人生の誰彼 11 夢のまた夢の夢

 

 最近ハゲてきました。ここ数ヶ月で見る間に変貌し、おデコから頭頂部にかけてスカスカでかなりヤバイ状態になっています。

 風説によるとコロナ感染の後遺症に抜け毛があるらしく、もしやすると知らない間に感染していて症状がでないまま後遺症だけ残ったのだろうか?などと考えもしましたが定かではありません。気休め程度にウェルネスで『カロヤンプログレEX』なる医薬品の発毛剤を買って来てせっせとフリカケてはいますが、はてさてどうなることでしょうか。
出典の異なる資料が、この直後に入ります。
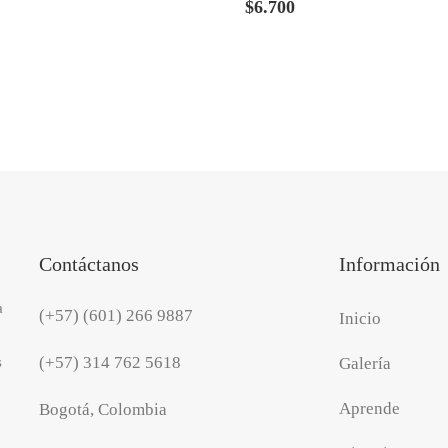
$
6.700
Contáctanos
Información
a
(+57) (601) 266 9887
Inicio
(+57) 314 762 5618
s
Galería
Aprende
Bogotá, Colombia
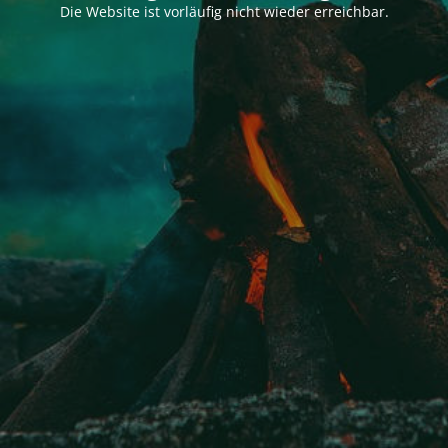
Die Website ist vorläufig nicht wieder erreichbar.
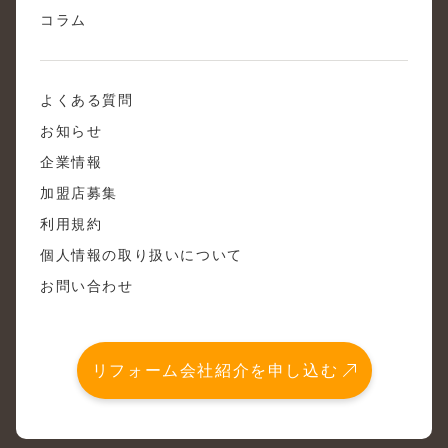
コラム
よくある質問
お知らせ
企業情報
加盟店募集
利用規約
個人情報の取り扱いについて
お問い合わせ
リフォーム会社紹介を申し込む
 元々子供の頃からいわゆるギリの部分が大きく地肌が透けて見えていたようで、中学生の時に背の高い同級生に上から覗きこまれて「こいつハゲてる!」と大声で言われたときは流石に驚愕したものです。 

 それ以来自分の頭髪はそんなものだと思いそれほど気にはしていなかったのですが、今更ながら現実に目を向けるとこの大惨事です。もしこれが10年前のことでしたらかなり深刻に悩んだかもしれませんが、先だって歳62の誕生日を迎えた身としては、老化現象だと観念したほうが気が楽かもしれません。

 どうも還暦を過ぎてから心身ともに急に劣化してしまったような気がします。老いてもなお盛んな方もいらっしゃいますが、私の場合特に気力の落ち込みが著しくて何事にもやる気が起きない、集中力が続かない、兎に角全部どうでもいい。風に吹かれて流されて、惰性でゆらゆら生きているような感覚です。
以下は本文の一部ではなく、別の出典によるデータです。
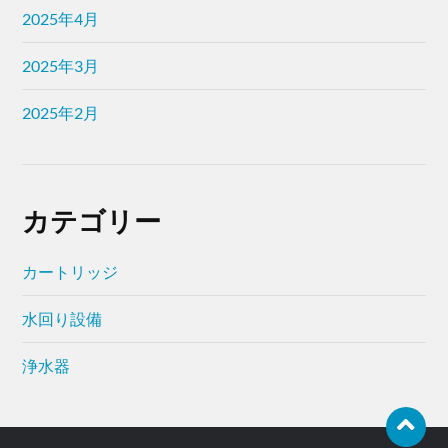
2025年4月
2025年3月
2025年2月
カテゴリー
カートリッジ
水回り設備
浄水器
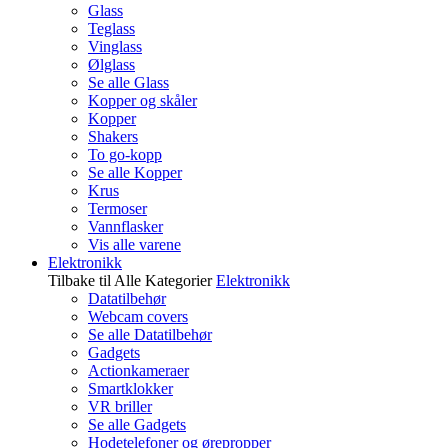
Glass
Teglass
Vinglass
Ølglass
Se alle Glass
Kopper og skåler
Kopper
Shakers
To go-kopp
Se alle Kopper
Krus
Termoser
Vannflasker
Vis alle varene
Elektronikk
Tilbake til Alle Kategorier
Elektronikk
Datatilbehør
Webcam covers
Se alle Datatilbehør
Gadgets
Actionkameraer
Smartklokker
VR briller
Se alle Gadgets
Hodetelefoner og ørepropper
 そう言えば最近、もう一つ如実な老化現象が起きました。平日の夕方にBSで再放送している『水戸黄門』をたまたま見ていたら、これが存外に面白くて病みつきになり、毎日見るのが脅迫的な日課になってしまったのです。

 私は大昔からウルトラマンや仮面ライダーが大好きで大人になってからも見続けていたのですが、水戸黄門は年寄りのためのヒーロー物であることを 改めて実感しました。助さん格さんの超人的な大立ち回りは正にサイボーグですし、由美かおる姉さんの華麗な衣装とアクションは変身忍者としか言いようがありません。

 願わくは死ぬまでに水戸黄門の新作が見られたら望外の幸せです。ちなみに私が熱望する配役は、御老公に吉田拓郎、助格にキンキのお二人。もちろん光一くんが助さんで、剛くんが格さんです。尤も、夢のまた夢の夢のお話ですが。